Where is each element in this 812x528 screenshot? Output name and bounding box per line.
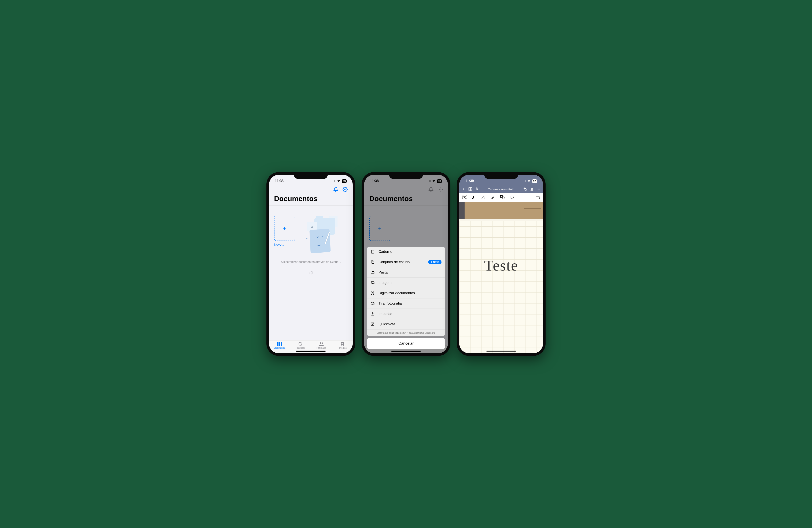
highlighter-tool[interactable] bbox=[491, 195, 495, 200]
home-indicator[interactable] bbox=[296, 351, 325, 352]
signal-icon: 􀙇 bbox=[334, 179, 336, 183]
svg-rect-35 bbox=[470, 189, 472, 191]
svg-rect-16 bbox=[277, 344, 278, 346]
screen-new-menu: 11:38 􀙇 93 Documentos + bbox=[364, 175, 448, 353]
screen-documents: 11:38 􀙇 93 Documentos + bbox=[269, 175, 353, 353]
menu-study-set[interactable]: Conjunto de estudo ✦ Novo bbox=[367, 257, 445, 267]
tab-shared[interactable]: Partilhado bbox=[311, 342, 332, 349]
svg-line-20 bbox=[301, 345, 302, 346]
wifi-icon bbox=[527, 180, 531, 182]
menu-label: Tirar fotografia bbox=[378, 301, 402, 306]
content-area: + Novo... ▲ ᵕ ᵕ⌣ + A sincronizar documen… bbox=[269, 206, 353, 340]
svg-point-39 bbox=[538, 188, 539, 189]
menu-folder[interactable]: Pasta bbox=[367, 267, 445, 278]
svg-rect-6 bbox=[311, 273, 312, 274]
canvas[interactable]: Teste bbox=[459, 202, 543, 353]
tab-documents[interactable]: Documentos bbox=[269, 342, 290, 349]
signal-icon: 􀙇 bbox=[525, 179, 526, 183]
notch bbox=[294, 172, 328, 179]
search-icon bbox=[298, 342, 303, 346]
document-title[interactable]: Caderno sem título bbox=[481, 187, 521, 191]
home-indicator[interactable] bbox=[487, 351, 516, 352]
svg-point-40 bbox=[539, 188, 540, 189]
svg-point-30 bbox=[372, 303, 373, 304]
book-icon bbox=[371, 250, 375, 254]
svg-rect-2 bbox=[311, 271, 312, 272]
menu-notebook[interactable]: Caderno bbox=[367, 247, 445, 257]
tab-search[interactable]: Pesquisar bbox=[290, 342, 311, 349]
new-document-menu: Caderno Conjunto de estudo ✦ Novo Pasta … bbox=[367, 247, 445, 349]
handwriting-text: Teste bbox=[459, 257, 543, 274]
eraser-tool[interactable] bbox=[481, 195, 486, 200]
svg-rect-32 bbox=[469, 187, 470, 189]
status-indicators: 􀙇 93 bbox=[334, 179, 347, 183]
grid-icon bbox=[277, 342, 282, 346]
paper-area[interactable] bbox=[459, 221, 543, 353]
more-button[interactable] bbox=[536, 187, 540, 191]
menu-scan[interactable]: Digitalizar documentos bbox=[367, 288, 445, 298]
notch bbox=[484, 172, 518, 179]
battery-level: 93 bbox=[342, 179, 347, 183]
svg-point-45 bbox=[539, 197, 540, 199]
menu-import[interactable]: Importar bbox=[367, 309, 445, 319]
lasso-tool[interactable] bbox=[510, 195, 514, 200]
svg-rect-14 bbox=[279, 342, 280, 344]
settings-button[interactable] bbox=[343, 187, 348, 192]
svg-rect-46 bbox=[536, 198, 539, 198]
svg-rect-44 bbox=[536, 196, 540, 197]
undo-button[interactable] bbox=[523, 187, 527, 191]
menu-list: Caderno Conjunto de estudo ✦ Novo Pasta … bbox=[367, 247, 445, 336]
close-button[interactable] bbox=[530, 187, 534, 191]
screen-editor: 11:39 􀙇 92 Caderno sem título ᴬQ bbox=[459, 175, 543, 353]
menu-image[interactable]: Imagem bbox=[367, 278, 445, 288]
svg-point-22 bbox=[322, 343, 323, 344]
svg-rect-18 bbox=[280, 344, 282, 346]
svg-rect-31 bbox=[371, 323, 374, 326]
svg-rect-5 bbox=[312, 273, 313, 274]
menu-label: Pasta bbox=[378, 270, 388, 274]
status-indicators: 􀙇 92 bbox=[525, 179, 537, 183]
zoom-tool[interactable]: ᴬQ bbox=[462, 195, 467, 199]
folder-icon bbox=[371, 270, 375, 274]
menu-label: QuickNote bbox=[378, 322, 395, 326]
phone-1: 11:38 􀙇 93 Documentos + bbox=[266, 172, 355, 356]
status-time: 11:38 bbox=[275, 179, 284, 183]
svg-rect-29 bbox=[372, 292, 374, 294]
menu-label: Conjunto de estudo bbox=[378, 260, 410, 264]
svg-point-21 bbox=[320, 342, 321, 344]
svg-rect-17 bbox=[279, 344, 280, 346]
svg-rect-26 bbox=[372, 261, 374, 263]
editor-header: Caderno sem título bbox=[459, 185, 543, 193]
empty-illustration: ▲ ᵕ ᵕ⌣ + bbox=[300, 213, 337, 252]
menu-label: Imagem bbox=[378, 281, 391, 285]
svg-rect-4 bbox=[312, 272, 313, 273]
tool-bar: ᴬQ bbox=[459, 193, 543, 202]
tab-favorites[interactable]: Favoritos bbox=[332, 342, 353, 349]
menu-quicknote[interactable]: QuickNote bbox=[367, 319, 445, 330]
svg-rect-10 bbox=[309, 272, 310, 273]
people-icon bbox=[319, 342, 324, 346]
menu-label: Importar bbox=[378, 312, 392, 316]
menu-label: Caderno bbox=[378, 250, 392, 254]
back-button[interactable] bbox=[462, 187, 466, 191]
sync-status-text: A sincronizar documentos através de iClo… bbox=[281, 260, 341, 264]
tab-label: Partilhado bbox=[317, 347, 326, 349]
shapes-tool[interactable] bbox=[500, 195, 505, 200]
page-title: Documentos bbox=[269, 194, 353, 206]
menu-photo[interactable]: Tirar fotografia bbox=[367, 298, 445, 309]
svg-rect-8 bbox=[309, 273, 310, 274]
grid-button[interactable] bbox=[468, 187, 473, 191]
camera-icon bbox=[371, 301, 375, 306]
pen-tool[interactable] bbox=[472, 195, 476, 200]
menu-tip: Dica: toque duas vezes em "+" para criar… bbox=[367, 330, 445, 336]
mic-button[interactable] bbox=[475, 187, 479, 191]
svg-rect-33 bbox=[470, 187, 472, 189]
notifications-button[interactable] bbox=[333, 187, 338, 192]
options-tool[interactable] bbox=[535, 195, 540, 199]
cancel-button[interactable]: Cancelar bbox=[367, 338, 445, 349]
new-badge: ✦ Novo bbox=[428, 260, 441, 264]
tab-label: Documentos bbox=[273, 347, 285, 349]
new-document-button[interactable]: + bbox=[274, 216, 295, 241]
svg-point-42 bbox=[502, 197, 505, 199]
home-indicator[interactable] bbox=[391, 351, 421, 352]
■ ■ ■ ■ ■
_WHAT IS EXPECTED_
Once a line of the records is found to contain "Teste", copy it out.

_RESPONSE_
canvas[interactable]: Teste bbox=[459, 202, 543, 353]
handwriting-text: Teste bbox=[459, 257, 543, 274]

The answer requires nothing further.